Das gesamte Neue Testament wirbt für „Nächstenliebe“. Dann darf diese Liebe keinen Schaden verursachen!
Jetzt war mein Christentum, mein Gottesverständnis gefordert. Schon auf der zweiten Seite der Bibel im 1. Buch Mose steht, dass der Mensch zum „Bild und Gleichnis“ des Göttlichen geschaffen ist. Da erhob sich mir die Frage: Leidet denn Gott, wenn Er anderen hilft? Ich stellte mir diesen bekannten alten Mann mit Bart und weißem Gewand vor. Wann wird der müde?
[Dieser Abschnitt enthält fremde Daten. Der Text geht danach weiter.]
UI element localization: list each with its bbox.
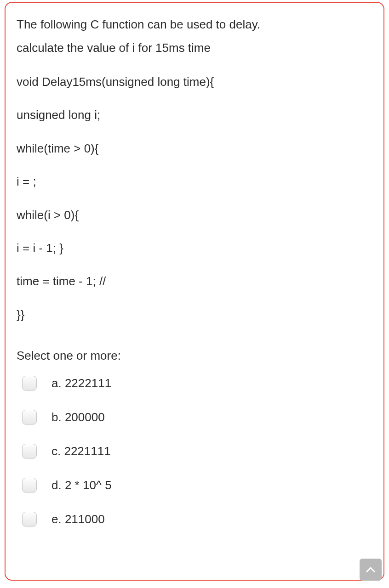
option-c-label: c. 2221111 bbox=[51, 444, 111, 458]
option-b-row: b. 200000 bbox=[22, 410, 372, 424]
code-line-5: while(i > 0){ bbox=[17, 207, 372, 223]
option-a-row: a. 2222111 bbox=[22, 376, 372, 390]
option-e-label: e. 211000 bbox=[51, 512, 105, 526]
select-prompt: Select one or more: bbox=[17, 349, 372, 363]
question-line-2: calculate the value of i for 15ms time bbox=[17, 39, 372, 57]
option-d-label: d. 2 * 10^ 5 bbox=[51, 478, 112, 492]
option-a-checkbox[interactable] bbox=[22, 376, 37, 390]
code-line-2: unsigned long i; bbox=[17, 107, 372, 123]
option-e-row: e. 211000 bbox=[22, 512, 372, 526]
option-a-label: a. 2222111 bbox=[51, 376, 111, 390]
chevron-up-icon bbox=[366, 566, 375, 573]
option-b-label: b. 200000 bbox=[51, 410, 105, 424]
option-c-checkbox[interactable] bbox=[22, 444, 37, 458]
option-b-checkbox[interactable] bbox=[22, 410, 37, 424]
question-card: The following C function can be used to … bbox=[5, 2, 384, 581]
option-c-row: c. 2221111 bbox=[22, 444, 372, 458]
code-line-4: i = ; bbox=[17, 173, 372, 190]
question-line-1: The following C function can be used to … bbox=[17, 16, 372, 34]
code-line-8: }} bbox=[17, 306, 372, 323]
option-d-row: d. 2 * 10^ 5 bbox=[22, 478, 372, 492]
code-line-1: void Delay15ms(unsigned long time){ bbox=[17, 74, 372, 90]
option-e-checkbox[interactable] bbox=[22, 512, 37, 526]
option-d-checkbox[interactable] bbox=[22, 478, 37, 492]
code-line-7: time = time - 1; // bbox=[17, 273, 372, 289]
code-line-6: i = i - 1; } bbox=[17, 240, 372, 256]
code-line-3: while(time > 0){ bbox=[17, 140, 372, 157]
scroll-to-top-button[interactable] bbox=[360, 559, 382, 581]
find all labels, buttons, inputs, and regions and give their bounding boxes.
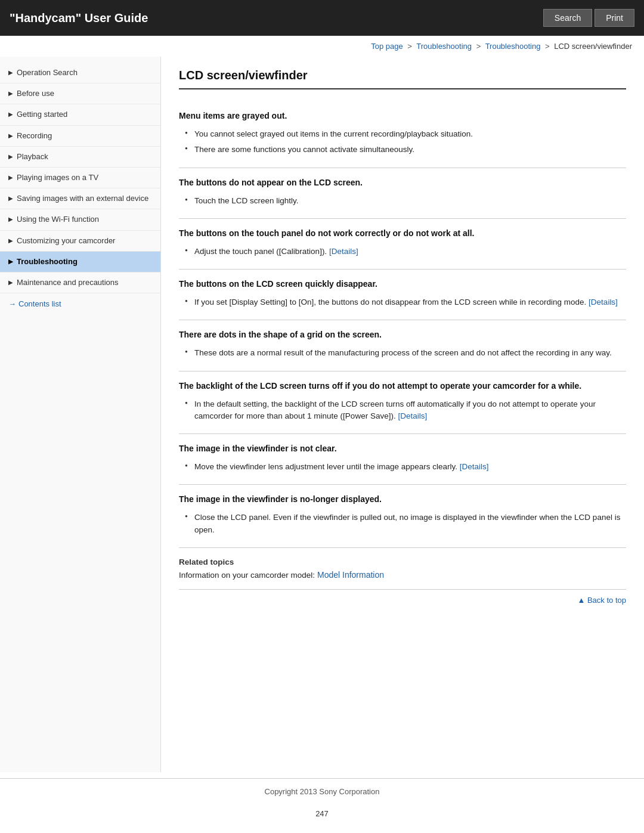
print-button[interactable]: Print bbox=[595, 9, 634, 27]
chevron-right-icon: ▶ bbox=[8, 153, 13, 161]
related-topics-title: Related topics bbox=[179, 558, 626, 566]
list-item: Touch the LCD screen lightly. bbox=[185, 193, 626, 209]
chevron-right-icon: ▶ bbox=[8, 89, 13, 98]
chevron-right-icon: ▶ bbox=[8, 132, 13, 140]
chevron-right-icon: ▶ bbox=[8, 194, 13, 203]
sidebar-item-label: Troubleshooting bbox=[17, 256, 152, 267]
section-heading-buttons-not-appear: The buttons do not appear on the LCD scr… bbox=[179, 178, 626, 187]
breadcrumb-sep1: > bbox=[407, 42, 412, 51]
breadcrumb-top-page[interactable]: Top page bbox=[371, 42, 403, 51]
bullet-list-menu-grayed: You cannot select grayed out items in th… bbox=[179, 126, 626, 158]
sidebar-item-maintenance[interactable]: ▶ Maintenance and precautions bbox=[0, 272, 160, 293]
sidebar-item-label: Playing images on a TV bbox=[17, 172, 152, 183]
sidebar-item-troubleshooting[interactable]: ▶ Troubleshooting bbox=[0, 252, 160, 272]
sidebar-item-label: Playback bbox=[17, 151, 152, 162]
chevron-right-icon: ▶ bbox=[8, 174, 13, 182]
details-link-display-setting[interactable]: [Details] bbox=[589, 298, 618, 306]
header-buttons: Search Print bbox=[543, 9, 634, 27]
section-backlight: The backlight of the LCD screen turns of… bbox=[179, 371, 626, 435]
contents-list-link[interactable]: → Contents list bbox=[0, 293, 160, 314]
bullet-list-dots-grid: These dots are a normal result of the ma… bbox=[179, 345, 626, 361]
sidebar: ▶ Operation Search ▶ Before use ▶ Gettin… bbox=[0, 57, 161, 772]
sidebar-item-label: Saving images with an external device bbox=[17, 193, 152, 204]
breadcrumb-sep3: > bbox=[545, 42, 550, 51]
section-heading-buttons-not-work: The buttons on the touch panel do not wo… bbox=[179, 228, 626, 238]
list-item: Move the viewfinder lens adjustment leve… bbox=[185, 459, 626, 475]
bullet-list-buttons-not-work: Adjust the touch panel ([Calibration]). … bbox=[179, 244, 626, 259]
section-heading-dots-grid: There are dots in the shape of a grid on… bbox=[179, 330, 626, 339]
bullet-list-viewfinder-not-clear: Move the viewfinder lens adjustment leve… bbox=[179, 459, 626, 475]
sidebar-item-label: Maintenance and precautions bbox=[17, 277, 152, 288]
sidebar-item-before-use[interactable]: ▶ Before use bbox=[0, 83, 160, 104]
chevron-right-icon: ▶ bbox=[8, 278, 13, 287]
section-buttons-disappear: The buttons on the LCD screen quickly di… bbox=[179, 270, 626, 320]
list-item: You cannot select grayed out items in th… bbox=[185, 126, 626, 142]
list-item: Adjust the touch panel ([Calibration]). … bbox=[185, 244, 626, 259]
section-heading-buttons-disappear: The buttons on the LCD screen quickly di… bbox=[179, 279, 626, 289]
model-information-link[interactable]: Model Information bbox=[317, 570, 384, 580]
main-layout: ▶ Operation Search ▶ Before use ▶ Gettin… bbox=[0, 57, 644, 772]
details-link-calibration[interactable]: [Details] bbox=[329, 247, 358, 256]
sidebar-item-recording[interactable]: ▶ Recording bbox=[0, 126, 160, 147]
sidebar-item-playing-images[interactable]: ▶ Playing images on a TV bbox=[0, 168, 160, 188]
section-buttons-not-appear: The buttons do not appear on the LCD scr… bbox=[179, 168, 626, 219]
breadcrumb-troubleshooting1[interactable]: Troubleshooting bbox=[416, 42, 472, 51]
details-link-power-save[interactable]: [Details] bbox=[398, 411, 427, 420]
details-link-viewfinder-clear[interactable]: [Details] bbox=[460, 462, 489, 471]
related-topics-section: Related topics Information on your camco… bbox=[179, 548, 626, 590]
sidebar-item-label: Recording bbox=[17, 131, 152, 141]
bullet-list-buttons-disappear: If you set [Display Setting] to [On], th… bbox=[179, 295, 626, 310]
chevron-right-icon: ▶ bbox=[8, 215, 13, 224]
arrow-right-icon: → bbox=[8, 299, 16, 308]
sidebar-item-label: Using the Wi-Fi function bbox=[17, 214, 152, 225]
breadcrumb: Top page > Troubleshooting > Troubleshoo… bbox=[0, 36, 644, 57]
breadcrumb-sep2: > bbox=[476, 42, 481, 51]
section-viewfinder-not-displayed: The image in the viewfinder is no-longer… bbox=[179, 485, 626, 548]
bullet-list-backlight: In the default setting, the backlight of… bbox=[179, 397, 626, 425]
list-item: Close the LCD panel. Even if the viewfin… bbox=[185, 510, 626, 538]
footer: Copyright 2013 Sony Corporation bbox=[0, 778, 644, 804]
section-heading-viewfinder-not-displayed: The image in the viewfinder is no-longer… bbox=[179, 494, 626, 504]
section-dots-grid: There are dots in the shape of a grid on… bbox=[179, 320, 626, 371]
sidebar-item-saving-images[interactable]: ▶ Saving images with an external device bbox=[0, 188, 160, 209]
sidebar-item-label: Before use bbox=[17, 88, 152, 99]
section-heading-backlight: The backlight of the LCD screen turns of… bbox=[179, 381, 626, 391]
section-heading-viewfinder-not-clear: The image in the viewfinder is not clear… bbox=[179, 444, 626, 453]
section-viewfinder-not-clear: The image in the viewfinder is not clear… bbox=[179, 434, 626, 485]
contents-list-label: Contents list bbox=[18, 299, 61, 308]
related-topics-text: Information on your camcorder model: bbox=[179, 571, 315, 580]
bullet-list-buttons-not-appear: Touch the LCD screen lightly. bbox=[179, 193, 626, 209]
list-item: If you set [Display Setting] to [On], th… bbox=[185, 295, 626, 310]
breadcrumb-troubleshooting2[interactable]: Troubleshooting bbox=[485, 42, 541, 51]
content-area: LCD screen/viewfinder Menu items are gra… bbox=[161, 57, 644, 772]
list-item: These dots are a normal result of the ma… bbox=[185, 345, 626, 361]
section-buttons-not-work: The buttons on the touch panel do not wo… bbox=[179, 219, 626, 270]
section-heading-menu-grayed: Menu items are grayed out. bbox=[179, 111, 626, 120]
page-number: 247 bbox=[0, 804, 644, 823]
page-title: LCD screen/viewfinder bbox=[179, 69, 626, 89]
chevron-right-icon: ▶ bbox=[8, 237, 13, 245]
bullet-list-viewfinder-not-displayed: Close the LCD panel. Even if the viewfin… bbox=[179, 510, 626, 538]
chevron-right-icon: ▶ bbox=[8, 258, 13, 266]
chevron-right-icon: ▶ bbox=[8, 69, 13, 77]
sidebar-item-operation-search[interactable]: ▶ Operation Search bbox=[0, 63, 160, 83]
sidebar-item-playback[interactable]: ▶ Playback bbox=[0, 147, 160, 168]
back-to-top: ▲ Back to top bbox=[179, 590, 626, 611]
sidebar-item-label: Operation Search bbox=[17, 67, 152, 78]
header: "Handycam" User Guide Search Print bbox=[0, 0, 644, 36]
list-item: There are some functions you cannot acti… bbox=[185, 142, 626, 157]
sidebar-item-wifi[interactable]: ▶ Using the Wi-Fi function bbox=[0, 209, 160, 230]
app-title: "Handycam" User Guide bbox=[10, 11, 148, 25]
sidebar-item-customizing[interactable]: ▶ Customizing your camcorder bbox=[0, 231, 160, 252]
list-item: In the default setting, the backlight of… bbox=[185, 397, 626, 425]
sidebar-item-label: Customizing your camcorder bbox=[17, 236, 152, 246]
back-to-top-link[interactable]: ▲ Back to top bbox=[577, 596, 626, 605]
search-button[interactable]: Search bbox=[543, 9, 592, 27]
sidebar-item-label: Getting started bbox=[17, 109, 152, 120]
breadcrumb-current: LCD screen/viewfinder bbox=[554, 42, 632, 51]
copyright-text: Copyright 2013 Sony Corporation bbox=[265, 787, 380, 796]
sidebar-item-getting-started[interactable]: ▶ Getting started bbox=[0, 104, 160, 125]
chevron-right-icon: ▶ bbox=[8, 110, 13, 119]
section-menu-grayed: Menu items are grayed out. You cannot se… bbox=[179, 101, 626, 168]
Wilhelm Busch hätte meinen ältlichen „Gott“ überzeugend gestalten können! – Ich brauchte unbedingt etwas Lustiges, über das ich herzhaft lachen konnte, denn die Hand schmerzte!
In der Bibel steht: Gott ist Geist, Gott ist Leben, Wahrheit, Liebe. Das hatte alles mit meinen lustig weitergesponnenen Bildern vom alten Mann in Filzpantoffeln und Lehnsessel überhaupt nichts zu tun. Und diese Fantasiebilder von Gott hatten auch mit mir nichts zu tun, wenn ich ein Bild und Gleichnis Gottes war! Mit dieser wahren Auffassung von Gott als Geist hatte ich etwas, womit ich mich mit allem Nachdruck und voller Überzeugung wehren konnte gegen eine materielle Gottesauffassung und damit auch gegen eine materielle Menschenauffassung! Dann war auch ich geistig und damit unangreifbar von einem rauen Mistgabelstiel. Ich lebe im Geist – und nicht auf einem Misthaufen!
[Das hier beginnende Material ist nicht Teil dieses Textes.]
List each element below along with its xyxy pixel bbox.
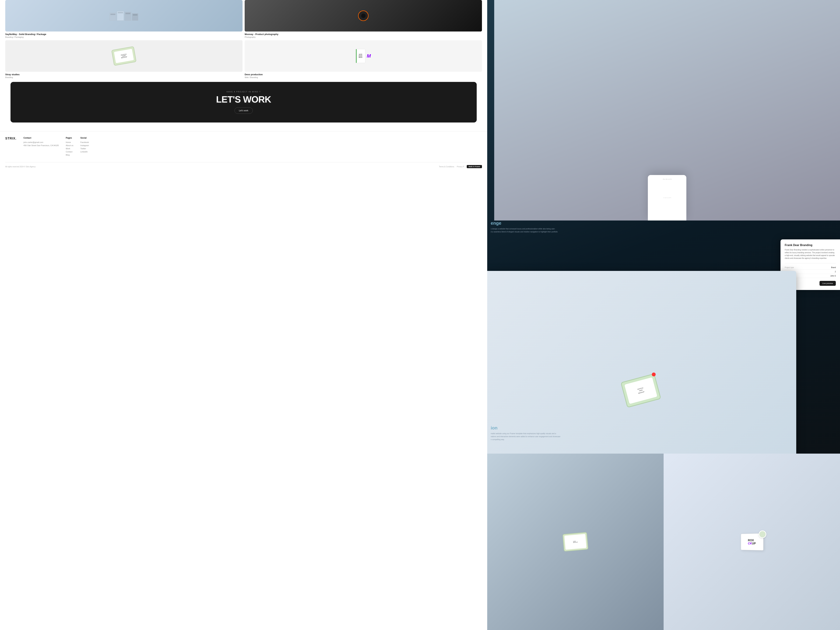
devo-image: NOTEBOOKMOCK M [245, 40, 482, 72]
tape-roll-illustration: SCOTCHTAPEMOCKUP [5, 40, 243, 72]
project-year-value: 2 [835, 271, 836, 273]
sayno-way-title: SayNoWay - Solid Branding / Package [5, 33, 243, 36]
footer-link-facebook[interactable]: Facebook [81, 141, 89, 143]
footer-pages-heading: Pages [66, 137, 73, 139]
footer-link-blog[interactable]: Blog [66, 154, 73, 156]
footer-terms-link[interactable]: Terms & Conditions [439, 166, 454, 167]
footer-social-heading: Social [81, 137, 89, 139]
portfolio-grid: SayNoWay - Solid Branding / Package Bran… [0, 0, 487, 131]
left-panel: SayNoWay - Solid Branding / Package Bran… [0, 0, 487, 630]
project-type-value: Brand [831, 267, 836, 268]
tape-red-dot [651, 372, 656, 377]
solution-section: ion malist website using our Framer temp… [491, 425, 840, 441]
right-panel: ʞɔoɯnp upstudio enge o design a website … [487, 0, 840, 630]
footer-bottom: All rights reserved 2024 © Strix Agency … [5, 162, 482, 168]
moonay-image [245, 0, 482, 32]
solution-partial-heading: ion [491, 425, 497, 431]
portfolio-item-stray-studies[interactable]: SCOTCHTAPEMOCKUP Stray studies Branding [5, 40, 243, 78]
project-card-desc: Frank Dear Branding needed a sophisticat… [785, 248, 836, 260]
live-preview-button[interactable]: Live preview [819, 281, 836, 286]
notebook-m-letter: M [367, 53, 371, 59]
solution-text-2: nations and interactive elements were ad… [491, 435, 561, 438]
footer-privacy-link[interactable]: Privacy P [457, 166, 464, 167]
devo-category: Web / Branding [245, 76, 482, 78]
bag-image: ʞɔoɯnp upstudio [494, 0, 840, 221]
bottom-image-1: TAPEMOCKUP [487, 453, 663, 630]
sayno-way-category: Branding / Packaging [5, 36, 243, 38]
solution-text-3: n compelling way. [491, 438, 561, 441]
footer-link-instagram[interactable]: Instagram [81, 144, 89, 147]
footer-link-work[interactable]: Work [66, 147, 73, 150]
devo-title: Devo production [245, 73, 482, 76]
notebook-illustration: NOTEBOOKMOCK M [245, 40, 482, 72]
project-card-title: Frank Dear Branding [785, 243, 836, 247]
challenge-text-2: d a seamless blend of elegant visuals an… [491, 230, 561, 233]
footer-link-linkedin[interactable]: LinkedIn [81, 151, 89, 153]
footer-grid: STRIX. Contact john.carter@gmail.com 456… [5, 137, 482, 157]
footer-link-about[interactable]: About us [66, 144, 73, 147]
challenge-partial-heading: enge [491, 221, 501, 226]
project-type-label: Project type [785, 267, 794, 268]
bottom-images-row: TAPEMOCKUP ROXCKUP [487, 453, 840, 630]
solution-text-1: malist website using our Framer template… [491, 432, 561, 435]
speaker-illustration [245, 0, 482, 32]
project-type-row: Project type Brand [785, 265, 836, 270]
footer: STRIX. Contact john.carter@gmail.com 456… [0, 131, 487, 172]
footer-logo-col: STRIX. [5, 137, 16, 157]
footer-link-home[interactable]: Home [66, 141, 73, 143]
page-wrapper: SayNoWay - Solid Branding / Package Bran… [0, 0, 840, 630]
project-client-value: John S [831, 275, 836, 277]
footer-address: 456 Oak Street San Francisco, CA 94105 [24, 144, 59, 147]
footer-link-contact[interactable]: Contact [66, 151, 73, 153]
cta-subtitle: HAVE A PROJECT IN MIND ? [16, 91, 471, 93]
portfolio-item-moonay[interactable]: Moonay - Product photography Photography [245, 0, 482, 38]
moonay-category: Photography [245, 36, 482, 38]
bag-reversed-text: ʞɔoɯnp [662, 178, 672, 180]
portfolio-item-sayno-way[interactable]: SayNoWay - Solid Branding / Package Bran… [5, 0, 243, 38]
stray-studies-image: SCOTCHTAPEMOCKUP [5, 40, 243, 72]
footer-pages-col: Pages Home About us Work Contact Blog [66, 137, 73, 157]
challenge-section: enge o design a website that conveyed lu… [491, 221, 840, 233]
footer-email: john.carter@gmail.com [24, 141, 59, 143]
challenge-text-1: o design a website that conveyed luxury … [491, 227, 561, 230]
bottom-portfolio-row: SCOTCHTAPEMOCKUP Stray studies Branding … [5, 40, 482, 78]
moonay-title: Moonay - Product photography [245, 33, 482, 36]
footer-legal-links: Terms & Conditions Privacy P Made in Fra… [439, 165, 482, 168]
footer-social-col: Social Facebook Instagram Twitter Linked… [81, 137, 89, 157]
lets-work-button[interactable]: Let's work [235, 107, 253, 114]
rox-tape-roll-icon [759, 531, 766, 538]
footer-copyright: All rights reserved 2024 © Strix Agency [5, 166, 36, 167]
cta-title: LET'S WORK [16, 95, 471, 104]
footer-link-twitter[interactable]: Twitter [81, 147, 89, 150]
bottom-image-2: ROXCKUP [663, 453, 840, 630]
cta-section: HAVE A PROJECT IN MIND ? LET'S WORK Let'… [11, 82, 477, 123]
top-portfolio-row: SayNoWay - Solid Branding / Package Bran… [5, 0, 482, 38]
footer-logo: STRIX. [5, 137, 16, 141]
portfolio-item-devo[interactable]: NOTEBOOKMOCK M Devo production Web / Bra… [245, 40, 482, 78]
top-hero-section: ʞɔoɯnp upstudio [494, 0, 840, 221]
footer-contact-col: Contact john.carter@gmail.com 456 Oak St… [24, 137, 59, 157]
sayno-way-image [5, 0, 243, 32]
footer-contact-heading: Contact [24, 137, 59, 139]
stray-studies-title: Stray studies [5, 73, 243, 76]
stray-studies-category: Branding [5, 76, 243, 78]
box-mockup-illustration [5, 0, 243, 32]
framer-badge: Made in Framer [467, 165, 482, 168]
Der Bauer versuchte während der Arbeit mehrmals Gespräche mit mir. Ich gab knappe Antworten, denn die Hand schmerzte. Deshalb wollte ich mich von meinem Gebet nicht ablenken lassen.
Ein weiteres Bild kam mir in den Sinn: Der Baggerarm drüben auf der Baustelle, wird der nachmittags müde und hängt dann herunter wie weich gewordene Schokolade in der Sonne? Unsinn! Und was ist mein Arm, meine Hand anderes als so ein Bagger- oder Kranarm? Mein Arm ist nur das Hilfsmittel, die „Nächstenliebe“ in sichtbare Arbeitsleistung für jemand anderen umzusetzen. Und wenn der Baggerarm nicht müde wird, dann brauchte auch meine Hand nicht zu leiden wegen des Mistgabelns!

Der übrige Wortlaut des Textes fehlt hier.